Rebuilding

By RadioGirl

A Better Afternoon

Out of curiosity and boredom I checked the car’s trip meter when driving back through the deserted “road works” on the M25 this morning. One lane is coned off for a total of 19 miles both ways, and there’s a speed restriction of 50mph for the entire distance. It’s so tedious when you’re doing a long journey. I don’t see why the work can’t be done in shorter sections and the cones moved along as each section is completed. I suppose that would be far too sensible for National Highways.

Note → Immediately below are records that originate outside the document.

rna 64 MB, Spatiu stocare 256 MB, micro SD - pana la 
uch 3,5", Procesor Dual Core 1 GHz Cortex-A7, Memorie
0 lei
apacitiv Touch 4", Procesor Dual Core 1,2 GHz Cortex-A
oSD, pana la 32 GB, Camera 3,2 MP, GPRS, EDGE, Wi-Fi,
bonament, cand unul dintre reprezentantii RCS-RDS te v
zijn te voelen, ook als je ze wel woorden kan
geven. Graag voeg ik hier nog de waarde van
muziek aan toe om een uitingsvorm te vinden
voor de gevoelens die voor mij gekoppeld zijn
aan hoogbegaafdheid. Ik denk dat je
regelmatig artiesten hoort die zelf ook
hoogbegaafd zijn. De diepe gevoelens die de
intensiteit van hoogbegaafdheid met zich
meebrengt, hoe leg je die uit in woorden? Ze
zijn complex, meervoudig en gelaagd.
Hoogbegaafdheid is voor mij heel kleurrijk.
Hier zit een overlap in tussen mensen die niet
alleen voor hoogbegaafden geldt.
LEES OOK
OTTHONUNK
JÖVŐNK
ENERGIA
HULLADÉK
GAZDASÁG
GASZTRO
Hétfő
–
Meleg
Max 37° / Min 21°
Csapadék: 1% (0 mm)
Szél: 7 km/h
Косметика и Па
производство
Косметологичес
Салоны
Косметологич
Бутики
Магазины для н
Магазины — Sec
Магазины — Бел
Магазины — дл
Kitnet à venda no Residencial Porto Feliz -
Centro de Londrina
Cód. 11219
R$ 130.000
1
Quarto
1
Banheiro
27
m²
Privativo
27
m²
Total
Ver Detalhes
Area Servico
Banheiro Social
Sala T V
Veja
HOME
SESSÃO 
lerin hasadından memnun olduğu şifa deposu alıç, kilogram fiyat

By the time I got back to Tiptree I was very tense and had a blinding headache. On going indoors I literally screamed and shouted and ranted for a good five minutes just to let all the stress out. My Fire Safety Risk Assessment has now been endorsed by our company secretary Geoff (who is motoring around Europe for a month), and he has emailed the document to my solicitor. Hallelujah! Let’s hope the buyer’s people don’t come up with anything else out of the blue for me to sort. They should have asked for this R.A. at the beginning when all the information was being gathered from Geoff and me, not weeks into the conveyancing process when contracts were due to be exchanged. Also, I did tell everyone at the start that he was going away on holiday in early June. I really cannot abide incompetence. For my sanity, I decided to opt out of doing anything towards the house move for the rest of today.

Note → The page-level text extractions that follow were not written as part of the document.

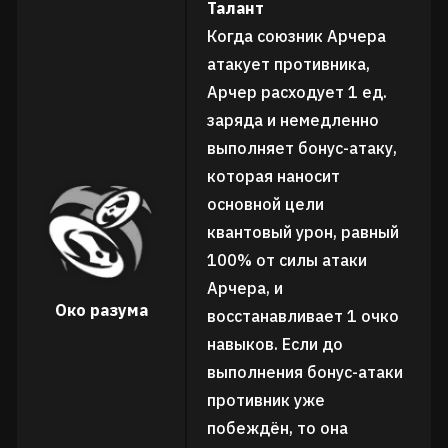
Талант
Когда союзник Арчера
атакует противника,
Арчер расходует 1 ед.
заряда и немедленно
выполняет бонус-атаку,
которая наносит
основной цели
квантовый урон, равный
100% от силы атаки
Арчера, и
Око разума
восстанавливает 1 очко
навыков. Если до
выполнения бонус-атаки
противник уже
побеждён, то она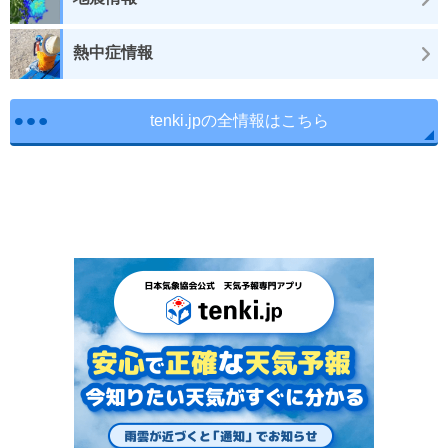
熱中症情報
tenki.jpの全情報はこちら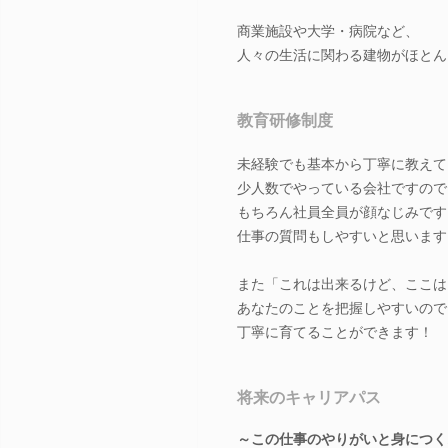
商業施設や大学・病院など、
人々の生活に関わる建物がほとん
教育研修制度
未経験でも基本から丁寧に教えて
少人数でやっている会社ですので
もちろん社員全員が顔なじみです
仕事の質問もしやすいと思います
また「これは出来るけど、ここは
あなたのことを把握しやすいので
丁寧に育てることができます！
将来のキャリアパス
～この仕事のやりがいと身につく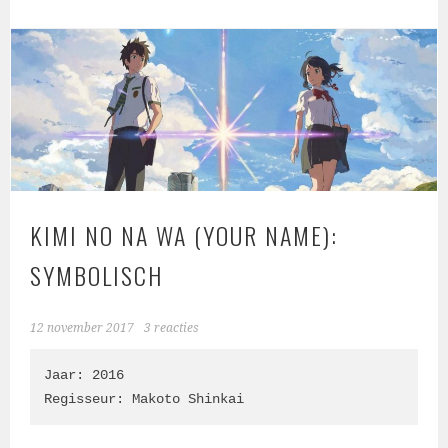
KIMI NO NA WA (YOUR NAME):
SYMBOLISCH
12 november 2017
3 reacties
Jaar: 2016

Regisseur: 
Makoto Shinkai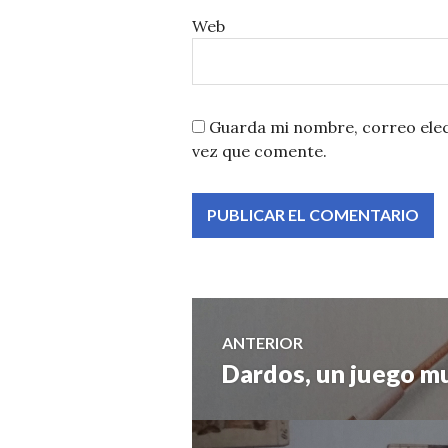
Web
Guarda mi nombre, correo elec
vez que comente.
Navegación
ANTERIOR
Dardos, un juego mu
Entrada
de
anterior:
entradas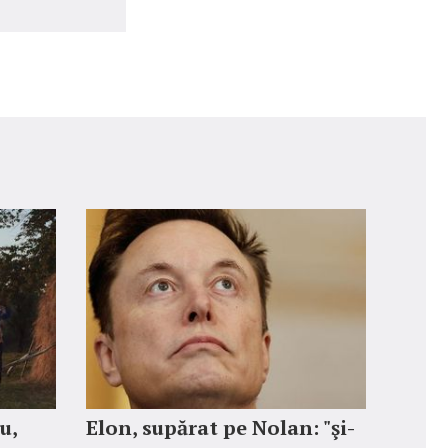
u,
Elon, supărat pe Nolan: "şi-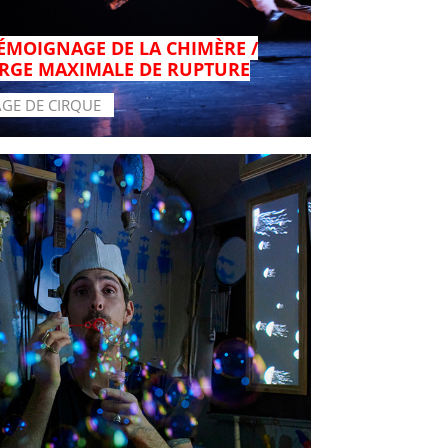
TÉMOIGNAGE DE LA CHIMÈRE /
RGE MAXIMALE DE RUPTURE
AGE DE CIRQUE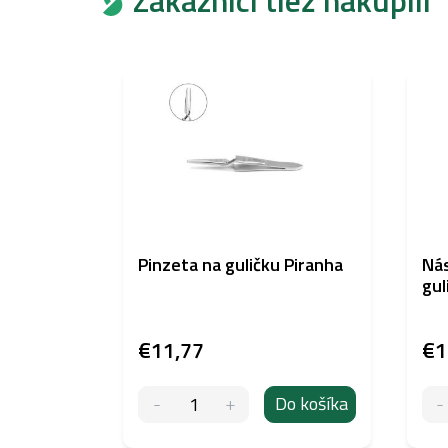
Pinzeta na guličku Piranha
Nás
gul
€11,77
€1
Do košíka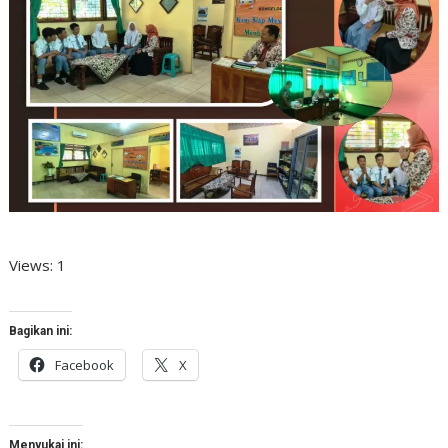
Views: 1
Bagikan ini:
Facebook
X
Menyukai ini: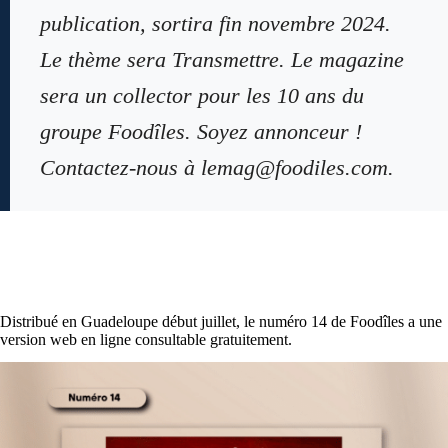
publication, sortira fin novembre 2024.
Le thème sera Transmettre. Le magazine
sera un collector pour les 10 ans du
groupe Foodîles. Soyez annonceur !
Contactez-nous à lemag@foodiles.com.
Distribué en Guadeloupe début juillet, le numéro 14 de Foodîles a une
version web en ligne consultable gratuitement.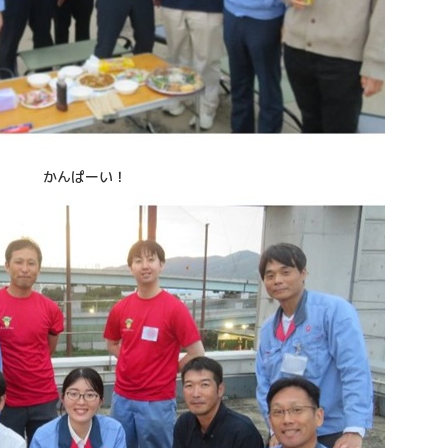
かんぱーい！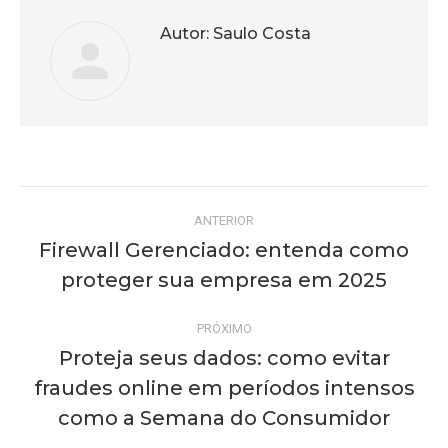
Autor:
Saulo Costa
Navegação
ANTERIOR
de
Firewall Gerenciado: entenda como
Post
proteger sua empresa em 2025
post:
anterior:
PRÓXIMO
Proteja seus dados: como evitar
fraudes online em períodos intensos
Próximo
post:
como a Semana do Consumidor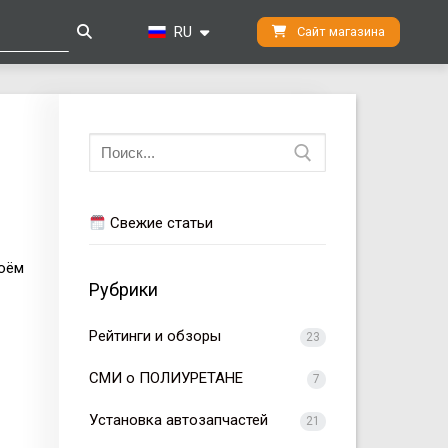
RU
Сайт магазина
Искать:
Свежие статьи
моём
Рубрики
Рейтинги и обзоры
23
СМИ о ПОЛИУРЕТАНЕ
7
Установка автозапчастей
21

So it’s been a chat with one of my nieces on the phone, a quick trip to Sainsbury’s, a hassle-free microwave meal for lunch, put the laundry in the machine and then a very long-overdue potter with the secateurs in my jungle, cutting back some shrubs and deadheading the poor neglected roses. They continue to cheer me with their beautiful blooms despite being largely left unpruned to go spindly. The birds are pleased with my overgrown greenery, though. As I progressed around the garden I could hear little chicks calling and see various parents zooming into the foliage with food for their young. A blackbird kept me company, rootling around for insects under the dead leaves I deliberately didn’t sweep up. There’s a lot to be said for a semi-wild garden - it’s much better for Nature than a neat and manicured one, clipped to within an inch of its life. And Nature has rewarded me for leaving it untidy, because this afternoon she has helped restore some calm to my addled mind.